#### Exercise instructions:
Give back nothing but the number of lines in these entries that contain the word "message".

#### Source records:
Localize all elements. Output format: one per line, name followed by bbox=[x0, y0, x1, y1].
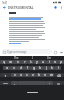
staticText: 9:41 bbox=[2, 1, 8, 5]
staticText: g bbox=[33, 66, 35, 70]
staticText: d bbox=[20, 66, 22, 70]
staticText: f bbox=[27, 66, 28, 70]
staticText: ?123 bbox=[3, 82, 8, 85]
staticText: y bbox=[36, 60, 38, 64]
button[interactable]: i bbox=[46, 60, 52, 64]
button[interactable]: w bbox=[7, 60, 14, 64]
staticText: ⏎ bbox=[57, 82, 60, 85]
button[interactable]: ⌫ bbox=[54, 73, 64, 77]
button[interactable]: More options bbox=[59, 5, 64, 10]
button[interactable]: x bbox=[18, 73, 24, 77]
button[interactable]: t bbox=[28, 60, 34, 64]
staticText: Type a message bbox=[7, 50, 27, 54]
staticText: n bbox=[44, 73, 46, 77]
button[interactable]: . bbox=[46, 81, 53, 85]
staticText: . bbox=[49, 81, 50, 85]
button[interactable]: e bbox=[14, 60, 21, 64]
staticText: i bbox=[49, 60, 50, 64]
button[interactable]: o bbox=[52, 60, 58, 64]
staticText: o bbox=[54, 60, 56, 64]
staticText: The bbox=[14, 56, 19, 60]
button[interactable]: , bbox=[11, 81, 18, 85]
button[interactable]: z bbox=[11, 73, 18, 77]
button[interactable]: l bbox=[55, 66, 61, 70]
staticText: t bbox=[30, 60, 32, 64]
button[interactable]: n bbox=[42, 73, 48, 77]
staticText: h bbox=[39, 66, 41, 70]
staticText: x bbox=[20, 73, 22, 77]
button[interactable]: Back bbox=[0, 5, 8, 10]
staticText: w bbox=[9, 60, 12, 64]
staticText: a bbox=[6, 66, 8, 70]
button[interactable]: u bbox=[40, 60, 46, 64]
button[interactable]: Camera bbox=[58, 48, 64, 56]
staticText: I bbox=[32, 56, 33, 60]
staticText: k bbox=[51, 66, 53, 70]
staticText: b bbox=[38, 73, 40, 77]
button[interactable]: y bbox=[34, 60, 40, 64]
staticText: e bbox=[17, 60, 19, 64]
button[interactable]: ?123 bbox=[0, 81, 11, 85]
button[interactable]: Call bbox=[52, 5, 59, 10]
button[interactable]: b bbox=[36, 73, 42, 77]
button[interactable]: k bbox=[49, 66, 55, 70]
button[interactable]: s bbox=[10, 66, 17, 70]
button[interactable]: p bbox=[58, 60, 64, 64]
staticText: j bbox=[46, 66, 47, 70]
staticText: ⌫ bbox=[57, 74, 61, 77]
staticText: z bbox=[14, 73, 16, 77]
button[interactable]: a bbox=[3, 66, 10, 70]
staticText: c bbox=[26, 73, 28, 77]
button[interactable]: Attach bbox=[52, 48, 58, 56]
button[interactable]: v bbox=[30, 73, 36, 77]
button[interactable]: q bbox=[0, 60, 7, 64]
button[interactable]: d bbox=[17, 66, 24, 70]
button[interactable]: f bbox=[24, 66, 31, 70]
staticText: m bbox=[50, 73, 53, 77]
button[interactable]: g bbox=[31, 66, 37, 70]
button[interactable]: j bbox=[43, 66, 49, 70]
staticText: , bbox=[14, 81, 15, 85]
staticText: ⇧ bbox=[4, 74, 7, 77]
staticText: INSTRUMENTAL bbox=[8, 5, 34, 10]
button[interactable]: r bbox=[21, 60, 28, 64]
button[interactable]: h bbox=[37, 66, 43, 70]
button[interactable]: ⇧ bbox=[0, 73, 11, 77]
staticText: v bbox=[32, 73, 34, 77]
button[interactable]: c bbox=[24, 73, 30, 77]
staticText: I'm bbox=[47, 56, 51, 60]
staticText: r bbox=[24, 60, 26, 64]
staticText: q bbox=[3, 60, 5, 64]
staticText: s bbox=[13, 66, 15, 70]
button[interactable]: m bbox=[48, 73, 54, 77]
button[interactable]: Type a message bbox=[2, 49, 52, 54]
staticText: p bbox=[60, 60, 62, 64]
button[interactable]: ⏎ bbox=[53, 81, 64, 85]
staticText: l bbox=[58, 66, 59, 70]
staticText: u bbox=[42, 60, 44, 64]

#### Written response:
2